### Your instructions
Keep every word of the listing and reproduce it exactly, but set aside any image found there.

━━━━━━━━━━

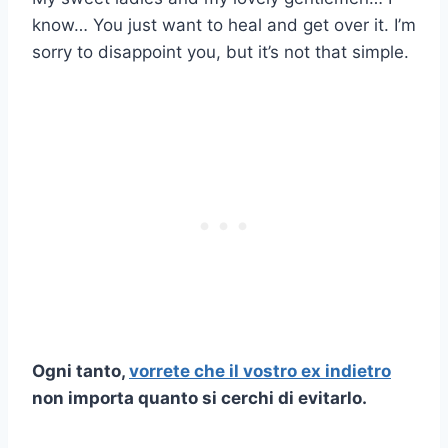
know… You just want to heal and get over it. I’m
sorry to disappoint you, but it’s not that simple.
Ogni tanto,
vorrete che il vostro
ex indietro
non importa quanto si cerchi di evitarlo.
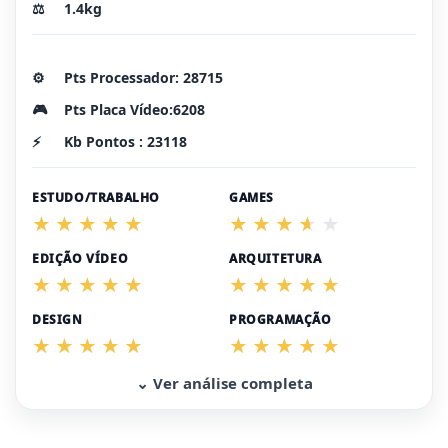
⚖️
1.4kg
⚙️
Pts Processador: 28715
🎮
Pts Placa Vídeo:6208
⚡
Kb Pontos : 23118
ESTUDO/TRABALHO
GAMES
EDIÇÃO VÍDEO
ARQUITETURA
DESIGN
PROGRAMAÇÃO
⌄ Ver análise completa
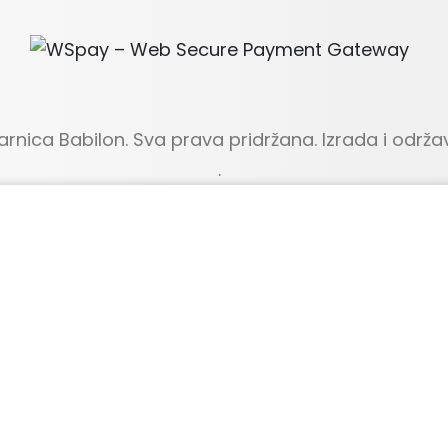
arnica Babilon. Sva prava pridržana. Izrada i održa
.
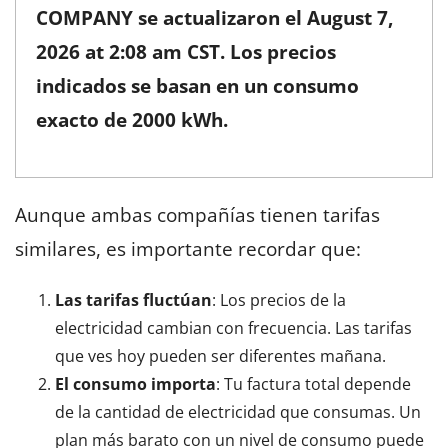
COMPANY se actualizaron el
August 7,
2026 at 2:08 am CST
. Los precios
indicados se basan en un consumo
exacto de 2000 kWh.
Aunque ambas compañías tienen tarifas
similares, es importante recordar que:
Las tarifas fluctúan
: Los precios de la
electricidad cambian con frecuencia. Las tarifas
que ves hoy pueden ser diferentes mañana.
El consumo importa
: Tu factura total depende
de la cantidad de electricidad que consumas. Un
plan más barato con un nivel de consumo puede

━━━━━━━━━━

### Result
know… You just want to heal and get over it. I’m
sorry to disappoint you, but it’s not that simple.
Ogni tanto,
vorrete che il vostro
ex indietro
non importa quanto si cerchi di evitarlo.
⚖️
1.4kg
⚙️
Pts Processador: 28715
🎮
Pts Placa Vídeo:6208
⚡
Kb Pontos : 23118
ESTUDO/TRABALHO
GAMES
EDIÇÃO VÍDEO
ARQUITETURA
DESIGN
PROGRAMAÇÃO
⌄ Ver análise completa
arnica Babilon. Sva prava pridržana. Izrada i održa
.
COMPANY se actualizaron el
August 7,
2026 at 2:08 am CST
. Los precios
indicados se basan en un consumo
exacto de 2000 kWh.
Aunque ambas compañías tienen tarifas
similares, es importante recordar que:
Las tarifas fluctúan
: Los precios de la
electricidad cambian con frecuencia. Las tarifas
que ves hoy pueden ser diferentes mañana.
El consumo importa
: Tu factura total depende
de la cantidad de electricidad que consumas. Un
plan más barato con un nivel de consumo puede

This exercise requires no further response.